Wednesday, September 27, 2006

CADÃO VOLPATO



mencionado por
Heitor Ferraz
menciona a
Francisco Alvim
Micheliny Verunschk
Vincent Katz
poemas
Amsterdam
No restaurante vegetariano
tão alto
o pé direito
e na igreja
o que tanto
conversamos?
no parque
velhos pescadores
devolviam o peixe
ao lago
bicicletas enferrujadas
todas juntas
como uma coroa de espinhos
(já disse isso
o que tanto
conversamos?)
cortinas floridas
nos barcos do canal
onde as pessoas viviam
tudo estava por acontecer
lembra-se?
Mulheres aguardavam nas vitrines
que eu, tão livre em 1994,
fosse até lá colhê-las
e depois as devolvesse à água
sua amiga
de braços torneados
palpáveis
e brancos
Bettina Wilhelm
Exposeert
In Het Rietveld
Paviljoen
Devolvamos
as mulheres
à água
Na água-furtada
onde você morava
e gaivotas faziam ponto
eu observava
o porvir
da sacada
(um moinho velho parado
no tempo
e o vento)
Porvir
onde estamos agora
Tamara

Menina e sapo
pendurada sobre um buraco
com água
onde havia um sapo




Navegação imóvel

1
tímido
não sabe dizer não
ou dizer muito
expressa a dor
de criança
contorcendo-se no escuro
2
como um turco
não existe
sem bigode
um uniforme sujo
a vesti-lo a vida inteira
até o fim do turno
Para ele, o patrão
será sempre
O homem
3
A mão
paisagem escura
áspera
calosa
relevante
pele de elefante
4
graxa e barulho
na fábrica de tecidos
eterno mergulho de trem
na fuligem de um túnel
5
em que navio
chegou o avô
de Verona?
E que belo navio
Era aquele
Que levou seu amigo de volta
À Bota
Deixando conosco
A mobília?
6
deixe que minha canção
homenageie
o dia radiante
em que ele ergueu
o peixe
do tamanho dele
no riacho, aos 7 anos
7
Pompas fúnebres
Na garupa
da bicicleta
Meus pés enroscam
nos aros
Nas canelas dele
Presilhas
Enterraremos o macaquinho
no rio de detritos
Sobre a ponte
o esquife
Um pacote de açúcar
União pai e filho

8
Dote
Vendida
para pagar o casamento
Despedida
no guidão frio
Nas orelhas
vento

bio/biblio+poética:
Aníbal,

Na verdade, não sou poeta.
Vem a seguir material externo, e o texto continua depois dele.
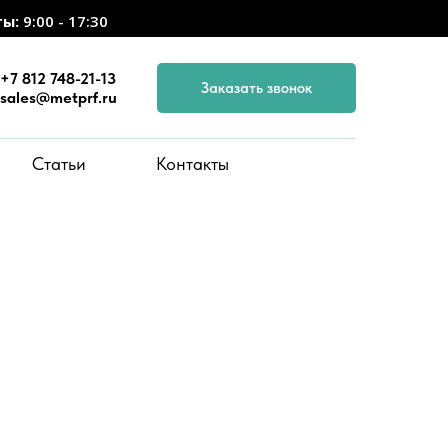
ты:
9:00 - 17:30
+7 812 748-21-13
Заказать звонок
sales@metprf.ru
Статьи
Контакты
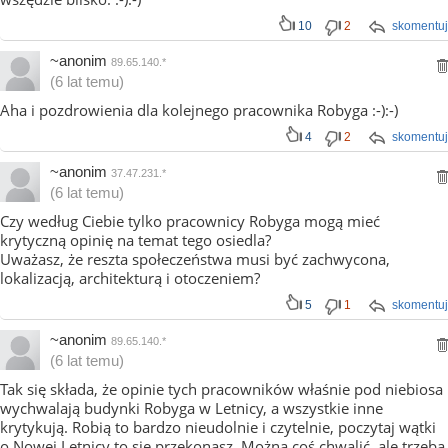
10
2
skomentuj
~anonim
89.65.140.*
(6 lat temu)
Aha i pozdrowienia dla kolejnego pracownika Robyga :-):-)
4
2
skomentuj
~anonim
37.47.231.*
(6 lat temu)
Czy według Ciebie tylko pracownicy Robyga mogą mieć
krytyczną opinię na temat tego osiedla?
Uważasz, że reszta społeczeństwa musi być zachwycona,
lokalizacją, architekturą i otoczeniem?
5
1
skomentuj
~anonim
89.65.140.*
(6 lat temu)
Tak się składa, że opinie tych pracowników właśnie pod niebiosa
wychwalają budynki Robyga w Letnicy, a wszystkie inne
krytykują. Robią to bardzo nieudolnie i czytelnie, poczytaj wątki
o Nowej Letnicy to się przekonasz. Można coś chwalić, ale trzeba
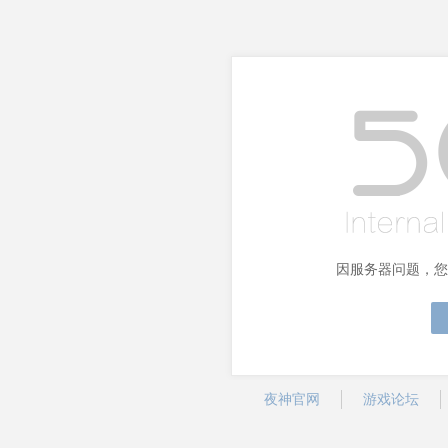
因服务器问题，您
夜神官网
游戏论坛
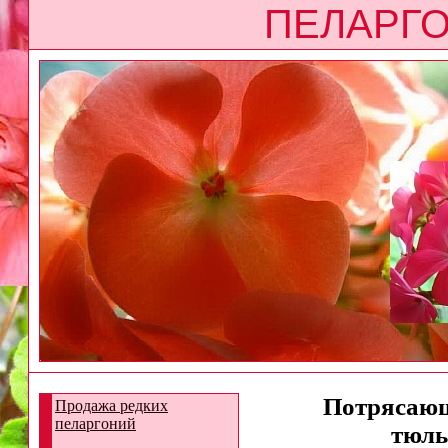
ПЕЛАРГО
Потрясающа
Продажа редких
пеларгоний
тюль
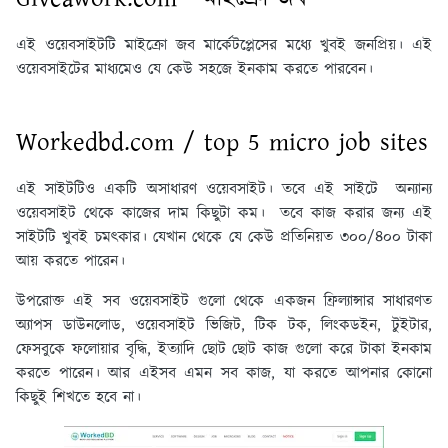
এই ওয়েবসাইটটি মাইক্রো জব মার্কেটপ্লেসের মধ্যে খুবই জনপ্রিয়। এই
ওয়েবসাইটের মাধ্যমেও যে কেউ সহজে ইনকাম করতে পারবেন।
Workedbd.com / top 5 micro job sites
এই সাইটটিও একটি অসাধারণ ওয়েবসাইট। তবে এই সাইটে অন্যান্য
ওয়েবসাইট থেকে কাজের দাম কিছুটা কম। তবে কাজ করার জন্য এই
সাইটটি খুবই চমৎকার। যেখান থেকে যে কেউ প্রতিনিয়ত ৩০০/৪০০ টাকা
আয় করতে পারেন।
উপরোক্ত এই সব ওয়েবসাইট গুলো থেকে একজন ফ্রিল্যান্সার সাধারণত
অ্যাপস ডাউনলোড, ওয়েবসাইট ভিজিট, টিক টক, লিংকডইন, টুইটার,
ফেসবুকে ফলোয়ার বৃদ্ধি, ইত্যাদি ছোট ছোট কাজ গুলো করে টাকা ইনকাম
করতে পারেন। আর এইসব এমন সব কাজ, যা করতে আপনার কোনো
কিছুই শিখতে হবে না।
A palavra “poeta” me cai mal. Sinto uma certa vergonha quando a ouço, e não me parece natural nem em Carlos Drummond de Andrade, o que certamente é um absurdo, de tão grande que ele é.
Meus favoritos são (note que não usei a palavra poeta): Ungaretti e Montale. Sou fã dos italianos da ficção, também (Natalia Ginzburg, Elio Vittorini, Italo Calvino, Erre de Luca). Portanto, é um mesmo pacote de afeição.
Faço 50 anos no final do ano.
Sou músico e escritor. Gravei sete discos, com duas bandas e sozinho. Publiquei três livros de contos. Espero nunca mais escrever outros. Por via das dúvidas, acabo de arrematar três novelas, mas desconfio que não passam de contos esticados.
Fiz uma porção de coisas, portanto, mas nada de muito importante.
Minha ignorância sobre o que se faz de poesia no Brasil hoje é total. É para você entender por que não consigo indicar poetas (mas, pensando bem, li Francisco Alvim faz tempo, e Micheliny Verunsky e Vincent Katz, americano da Vila Madalena, recentemente, e gostei. Lembrei que gosto muito de ler poesia).
Os meus “poemas” vão por vaidade ou não sei bem o quê. Talvez possa me purgar deles enviando-os a você. Foram feitos há bastante tempo.
Fique à vontade para usá-los ou não.
Um abraço
do Cadão Volpato

3 comments:

Anonymous said...

Cadão, se sim, se não, não importa. Os poemas estão aí. E você, mesmo não, para mim, é poeta, já não precisa mais se preocupar com fronteiras, com cercas elétricas, muros de concreto, ou coisa assim, separando o cá e o lá da poesia e da prosa. Estou devendo a leitura daqueles originais. Do que li, gostei, gostei muito, mas um dia escrevo com mais vagar. Adorei, mais uma vez, estes poemas de um sim ou não poeta. Um grande abraço, do amigo Heitor

Anonymous said...

Blow up.

Série de desassossego que me transportou para uma despreocupação inusitada.

evoé cadão e continue a nao querer fazer muitas coisas e mas ao mesmo tempo publicando outras.

Anonymous said...

'Não sou poeta'... pára com isso, Cadão. Só pelas letras do Fellini você já tumultua o coro dos poeteiros, pô!